I started the exploring the dataset portion of the assignment but filtering the dataset down to just Massachusetts. As you had shown us some visualizaitons for Governor, I decided to look at Lieutenant Governor position. I noticed that Samuel Adams received votes for that office in 1787 and 1788 but that he also received votes for other offices (Governor, U.S. House of Representatives, Electoral College).
nnv_ma <-nnv %>%
filter(state == "Massachusetts") %>%
filter(is.na(district) & is.na(town)& is.na(city)& is.na(county)) %>%
arrange(year)
nnv_ma %>%
filter(year==1787, name_id=="AS0022") %>%
ggplot(aes(x=office))+
geom_bar(stat = "identity", aes(y=vote), fill="red") +
geom_text(aes(label=vote, y=vote), position=position_dodge(width=0.9), vjust=-0.25)+
labs(title="Samuel Adams' 1787 votes per Office", y="Total Votes", x='')+
theme(axis.text.x =
element_text(size = 10,
angle = 45,
hjust = 1,
vjust = 1))
I decided to use a geom_line to map out Samuel Adams’ political career. This graph shows the drastic increase in votes for both “Lieutenant Governor” and “Governor.” Anytime a point appears, he recieved at least one vote for that office.

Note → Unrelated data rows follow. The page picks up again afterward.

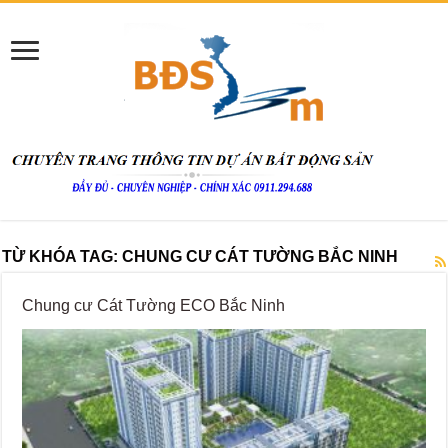
TỪ KHÓA TAG:
CHUNG CƯ CÁT TƯỜNG BẮC NINH
Chung cư Cát Tường ECO Bắc Ninh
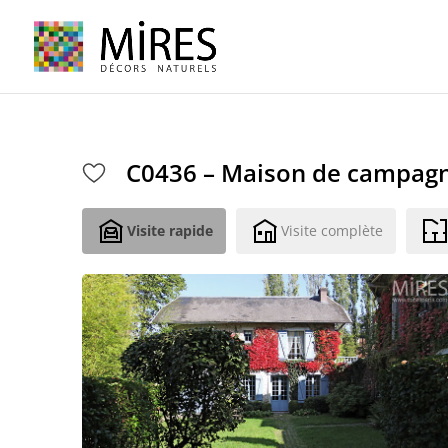
Cookies management panel
C0436 – Maison de campag
Visite rapide
Visite complète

Following this line of inquiry futher, I wanted to know how many individuals, within the state of Massacusetts and the datasets date range, received votes for multiple political offices in the same election year.
nnv_ma_count <- nnv_ma %>% count(name, name_id, office, year) %>%
filter(name_id != "null") %>%
count(name, name_id, year) %>%
filter(n>=2)
nnv_ma_count %>%
ggplot(aes(x = n))+
geom_bar(stat = "count")+
labs(title="Total Number of Occurences by Office", y="Total Count", x='Number of Offices')
This shows you the number of candidates that that received votes for 2,3,4,or 5 offices in a particular given election year.
Note that the echo = FALSE
parameter was added to the code chunk to prevent printing of the R code that generated the plot.